Assignment
Set down the records once more, please, exactly and with the pictures left out.

[Bounding box prediction data]

+--

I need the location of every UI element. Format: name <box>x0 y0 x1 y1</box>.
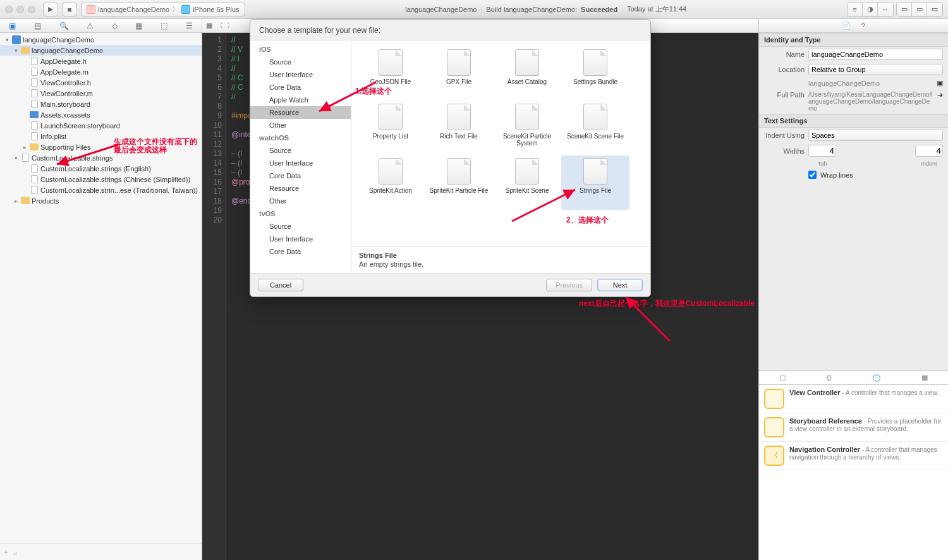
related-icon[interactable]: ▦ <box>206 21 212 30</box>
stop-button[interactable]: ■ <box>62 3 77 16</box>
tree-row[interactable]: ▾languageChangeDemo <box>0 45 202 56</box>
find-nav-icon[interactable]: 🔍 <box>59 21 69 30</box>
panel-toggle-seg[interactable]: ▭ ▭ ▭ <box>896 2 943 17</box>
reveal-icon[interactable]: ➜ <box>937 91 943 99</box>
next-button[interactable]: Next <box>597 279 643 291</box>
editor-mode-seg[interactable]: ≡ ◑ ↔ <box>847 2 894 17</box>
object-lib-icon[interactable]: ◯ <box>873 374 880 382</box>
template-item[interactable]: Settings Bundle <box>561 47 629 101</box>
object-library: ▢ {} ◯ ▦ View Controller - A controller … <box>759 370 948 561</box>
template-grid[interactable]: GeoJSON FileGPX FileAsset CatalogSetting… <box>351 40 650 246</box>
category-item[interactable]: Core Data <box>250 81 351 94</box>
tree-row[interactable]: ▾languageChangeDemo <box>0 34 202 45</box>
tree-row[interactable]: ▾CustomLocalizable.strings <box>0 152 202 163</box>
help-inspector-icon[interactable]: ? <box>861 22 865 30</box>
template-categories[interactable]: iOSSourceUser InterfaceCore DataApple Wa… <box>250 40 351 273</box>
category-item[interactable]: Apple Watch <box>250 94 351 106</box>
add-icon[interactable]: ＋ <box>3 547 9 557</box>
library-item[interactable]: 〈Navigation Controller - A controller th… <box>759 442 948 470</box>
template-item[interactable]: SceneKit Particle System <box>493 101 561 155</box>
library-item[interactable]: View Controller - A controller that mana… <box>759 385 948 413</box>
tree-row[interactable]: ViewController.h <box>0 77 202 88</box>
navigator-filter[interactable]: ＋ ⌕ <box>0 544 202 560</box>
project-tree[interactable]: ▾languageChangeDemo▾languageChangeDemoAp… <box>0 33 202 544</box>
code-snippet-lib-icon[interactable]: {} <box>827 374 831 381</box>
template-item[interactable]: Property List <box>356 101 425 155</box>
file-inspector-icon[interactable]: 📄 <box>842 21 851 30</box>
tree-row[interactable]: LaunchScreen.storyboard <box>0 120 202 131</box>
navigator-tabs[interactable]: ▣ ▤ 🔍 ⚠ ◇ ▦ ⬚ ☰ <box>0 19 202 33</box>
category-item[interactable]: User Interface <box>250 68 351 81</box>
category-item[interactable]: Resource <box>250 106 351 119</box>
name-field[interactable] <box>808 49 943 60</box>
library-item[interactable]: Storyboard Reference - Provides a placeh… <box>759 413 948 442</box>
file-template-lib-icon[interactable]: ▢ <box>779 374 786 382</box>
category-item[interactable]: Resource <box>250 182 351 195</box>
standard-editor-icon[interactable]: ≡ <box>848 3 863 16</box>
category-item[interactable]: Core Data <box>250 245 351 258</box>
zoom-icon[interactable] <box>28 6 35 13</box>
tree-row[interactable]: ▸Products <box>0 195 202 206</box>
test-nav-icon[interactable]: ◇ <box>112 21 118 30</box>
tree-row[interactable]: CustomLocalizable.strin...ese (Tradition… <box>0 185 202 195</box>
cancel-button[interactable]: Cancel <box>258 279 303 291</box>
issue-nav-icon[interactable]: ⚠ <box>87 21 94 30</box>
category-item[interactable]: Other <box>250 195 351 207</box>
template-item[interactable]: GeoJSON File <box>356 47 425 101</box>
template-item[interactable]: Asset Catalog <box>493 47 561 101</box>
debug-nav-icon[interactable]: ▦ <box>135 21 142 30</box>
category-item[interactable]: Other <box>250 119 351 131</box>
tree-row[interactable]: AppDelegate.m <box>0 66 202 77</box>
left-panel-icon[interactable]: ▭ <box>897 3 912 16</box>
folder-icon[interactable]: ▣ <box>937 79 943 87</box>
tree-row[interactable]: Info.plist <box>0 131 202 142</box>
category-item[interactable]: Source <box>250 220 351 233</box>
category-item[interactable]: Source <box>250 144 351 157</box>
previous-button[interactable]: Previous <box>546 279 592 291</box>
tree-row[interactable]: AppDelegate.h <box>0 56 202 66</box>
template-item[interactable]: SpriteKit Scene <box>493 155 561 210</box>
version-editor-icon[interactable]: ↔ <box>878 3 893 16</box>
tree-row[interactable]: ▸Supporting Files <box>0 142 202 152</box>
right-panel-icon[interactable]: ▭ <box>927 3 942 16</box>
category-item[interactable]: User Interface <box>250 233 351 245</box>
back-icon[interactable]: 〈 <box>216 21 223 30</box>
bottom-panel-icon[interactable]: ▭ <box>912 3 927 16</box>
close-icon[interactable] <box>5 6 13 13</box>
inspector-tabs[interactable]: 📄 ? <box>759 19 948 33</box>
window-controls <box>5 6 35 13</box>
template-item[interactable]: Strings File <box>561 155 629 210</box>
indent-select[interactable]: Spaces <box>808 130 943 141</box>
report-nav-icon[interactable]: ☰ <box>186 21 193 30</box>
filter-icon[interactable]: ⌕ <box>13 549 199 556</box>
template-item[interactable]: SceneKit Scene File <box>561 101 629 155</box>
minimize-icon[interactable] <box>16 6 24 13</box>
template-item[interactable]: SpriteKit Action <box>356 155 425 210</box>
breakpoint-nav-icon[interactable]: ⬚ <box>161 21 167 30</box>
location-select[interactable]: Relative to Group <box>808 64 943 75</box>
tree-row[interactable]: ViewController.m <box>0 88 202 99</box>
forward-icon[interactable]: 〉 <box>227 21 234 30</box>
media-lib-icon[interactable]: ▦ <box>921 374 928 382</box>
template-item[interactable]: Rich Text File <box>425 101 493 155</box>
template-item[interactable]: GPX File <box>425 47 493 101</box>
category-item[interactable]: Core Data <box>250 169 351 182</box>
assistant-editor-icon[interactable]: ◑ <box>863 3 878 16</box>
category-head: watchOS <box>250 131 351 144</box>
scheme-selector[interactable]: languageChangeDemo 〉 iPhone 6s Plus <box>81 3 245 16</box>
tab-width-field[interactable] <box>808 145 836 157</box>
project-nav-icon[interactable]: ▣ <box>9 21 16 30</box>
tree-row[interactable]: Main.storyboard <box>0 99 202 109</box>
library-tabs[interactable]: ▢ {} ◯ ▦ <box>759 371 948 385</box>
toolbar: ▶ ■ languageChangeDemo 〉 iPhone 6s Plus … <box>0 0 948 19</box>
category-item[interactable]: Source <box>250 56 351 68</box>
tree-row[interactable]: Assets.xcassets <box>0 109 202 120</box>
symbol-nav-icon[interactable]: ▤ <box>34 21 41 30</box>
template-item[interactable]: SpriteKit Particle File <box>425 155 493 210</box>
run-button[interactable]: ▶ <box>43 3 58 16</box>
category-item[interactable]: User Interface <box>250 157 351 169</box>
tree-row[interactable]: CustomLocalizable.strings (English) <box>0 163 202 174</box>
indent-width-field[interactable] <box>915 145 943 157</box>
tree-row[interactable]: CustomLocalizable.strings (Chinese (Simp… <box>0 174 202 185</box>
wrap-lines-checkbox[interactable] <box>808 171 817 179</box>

+--

Output below
I need the location of every UI element. Format: name <box>x0 y0 x1 y1</box>.
related-icon[interactable]: ▦ <box>206 21 212 30</box>
stop-button[interactable]: ■ <box>62 3 77 16</box>
tree-row[interactable]: ▾languageChangeDemo <box>0 45 202 56</box>
find-nav-icon[interactable]: 🔍 <box>59 21 69 30</box>
panel-toggle-seg[interactable]: ▭ ▭ ▭ <box>896 2 943 17</box>
reveal-icon[interactable]: ➜ <box>937 91 943 99</box>
next-button[interactable]: Next <box>597 279 643 291</box>
editor-mode-seg[interactable]: ≡ ◑ ↔ <box>847 2 894 17</box>
object-lib-icon[interactable]: ◯ <box>873 374 880 382</box>
template-item[interactable]: Settings Bundle <box>561 47 629 101</box>
object-library: ▢ {} ◯ ▦ View Controller - A controller … <box>759 370 948 561</box>
template-grid[interactable]: GeoJSON FileGPX FileAsset CatalogSetting… <box>351 40 650 246</box>
category-item[interactable]: Core Data <box>250 81 351 94</box>
tree-row[interactable]: ▾languageChangeDemo <box>0 34 202 45</box>
tree-row[interactable]: ▾CustomLocalizable.strings <box>0 152 202 163</box>
help-inspector-icon[interactable]: ? <box>861 22 865 30</box>
template-categories[interactable]: iOSSourceUser InterfaceCore DataApple Wa… <box>250 40 351 273</box>
category-item[interactable]: Apple Watch <box>250 94 351 106</box>
add-icon[interactable]: ＋ <box>3 547 9 557</box>
library-item[interactable]: 〈Navigation Controller - A controller th… <box>759 442 948 470</box>
template-item[interactable]: SceneKit Particle System <box>493 101 561 155</box>
library-item[interactable]: View Controller - A controller that mana… <box>759 385 948 413</box>
tree-row[interactable]: ViewController.h <box>0 77 202 88</box>
navigator-filter[interactable]: ＋ ⌕ <box>0 544 202 560</box>
project-tree[interactable]: ▾languageChangeDemo▾languageChangeDemoAp… <box>0 33 202 544</box>
code-snippet-lib-icon[interactable]: {} <box>827 374 831 381</box>
template-item[interactable]: Property List <box>356 101 425 155</box>
file-inspector-icon[interactable]: 📄 <box>842 21 851 30</box>
tree-row[interactable]: LaunchScreen.storyboard <box>0 120 202 131</box>
navigator-tabs[interactable]: ▣ ▤ 🔍 ⚠ ◇ ▦ ⬚ ☰ <box>0 19 202 33</box>
category-item[interactable]: User Interface <box>250 68 351 81</box>
category-item[interactable]: Resource <box>250 106 351 119</box>
name-field[interactable] <box>808 49 943 60</box>
library-item[interactable]: Storyboard Reference - Provides a placeh… <box>759 413 948 442</box>
file-template-lib-icon[interactable]: ▢ <box>779 374 786 382</box>
category-item[interactable]: Resource <box>250 182 351 195</box>
standard-editor-icon[interactable]: ≡ <box>848 3 863 16</box>
category-item[interactable]: Core Data <box>250 245 351 258</box>
zoom-icon[interactable] <box>28 6 35 13</box>
tree-row[interactable]: ▸Products <box>0 195 202 206</box>
test-nav-icon[interactable]: ◇ <box>112 21 118 30</box>
tree-row[interactable]: CustomLocalizable.strin...ese (Tradition… <box>0 185 202 195</box>
cancel-button[interactable]: Cancel <box>258 279 303 291</box>
issue-nav-icon[interactable]: ⚠ <box>87 21 94 30</box>
category-item[interactable]: Other <box>250 195 351 207</box>
template-item[interactable]: GeoJSON File <box>356 47 425 101</box>
template-item[interactable]: Asset Catalog <box>493 47 561 101</box>
debug-nav-icon[interactable]: ▦ <box>135 21 142 30</box>
category-item[interactable]: Other <box>250 119 351 131</box>
tree-row[interactable]: AppDelegate.m <box>0 66 202 77</box>
left-panel-icon[interactable]: ▭ <box>897 3 912 16</box>
folder-icon[interactable]: ▣ <box>937 79 943 87</box>
tree-row[interactable]: Info.plist <box>0 131 202 142</box>
category-item[interactable]: Source <box>250 220 351 233</box>
category-item[interactable]: Source <box>250 144 351 157</box>
previous-button[interactable]: Previous <box>546 279 592 291</box>
tree-row[interactable]: AppDelegate.h <box>0 56 202 66</box>
template-item[interactable]: SpriteKit Scene <box>493 155 561 210</box>
version-editor-icon[interactable]: ↔ <box>878 3 893 16</box>
tree-row[interactable]: ▸Supporting Files <box>0 142 202 152</box>
right-panel-icon[interactable]: ▭ <box>927 3 942 16</box>
category-item[interactable]: User Interface <box>250 233 351 245</box>
back-icon[interactable]: 〈 <box>216 21 223 30</box>
bottom-panel-icon[interactable]: ▭ <box>912 3 927 16</box>
close-icon[interactable] <box>5 6 13 13</box>
inspector-tabs[interactable]: 📄 ? <box>759 19 948 33</box>
window-controls <box>5 6 35 13</box>
template-item[interactable]: Strings File <box>561 155 629 210</box>
indent-select[interactable]: Spaces <box>808 130 943 141</box>
report-nav-icon[interactable]: ☰ <box>186 21 193 30</box>
filter-icon[interactable]: ⌕ <box>13 549 199 556</box>
template-item[interactable]: SceneKit Scene File <box>561 101 629 155</box>
minimize-icon[interactable] <box>16 6 24 13</box>
template-item[interactable]: SpriteKit Action <box>356 155 425 210</box>
breakpoint-nav-icon[interactable]: ⬚ <box>161 21 167 30</box>
location-select[interactable]: Relative to Group <box>808 64 943 75</box>
tree-row[interactable]: ViewController.m <box>0 88 202 99</box>
forward-icon[interactable]: 〉 <box>227 21 234 30</box>
media-lib-icon[interactable]: ▦ <box>921 374 928 382</box>
template-item[interactable]: Rich Text File <box>425 101 493 155</box>
template-item[interactable]: GPX File <box>425 47 493 101</box>
category-item[interactable]: Core Data <box>250 169 351 182</box>
assistant-editor-icon[interactable]: ◑ <box>863 3 878 16</box>
category-head: watchOS <box>250 131 351 144</box>
scheme-selector[interactable]: languageChangeDemo 〉 iPhone 6s Plus <box>81 3 245 16</box>
tab-width-field[interactable] <box>808 145 836 157</box>
project-nav-icon[interactable]: ▣ <box>9 21 16 30</box>
tree-row[interactable]: Main.storyboard <box>0 99 202 109</box>
library-tabs[interactable]: ▢ {} ◯ ▦ <box>759 371 948 385</box>
toolbar: ▶ ■ languageChangeDemo 〉 iPhone 6s Plus … <box>0 0 948 19</box>
category-item[interactable]: Source <box>250 56 351 68</box>
tree-row[interactable]: Assets.xcassets <box>0 109 202 120</box>
symbol-nav-icon[interactable]: ▤ <box>34 21 41 30</box>
template-item[interactable]: SpriteKit Particle File <box>425 155 493 210</box>
run-button[interactable]: ▶ <box>43 3 58 16</box>
category-item[interactable]: User Interface <box>250 157 351 169</box>
tree-row[interactable]: CustomLocalizable.strings (English) <box>0 163 202 174</box>
indent-width-field[interactable] <box>915 145 943 157</box>
tree-row[interactable]: CustomLocalizable.strings (Chinese (Simp… <box>0 174 202 185</box>
wrap-lines-checkbox[interactable] <box>808 171 817 179</box>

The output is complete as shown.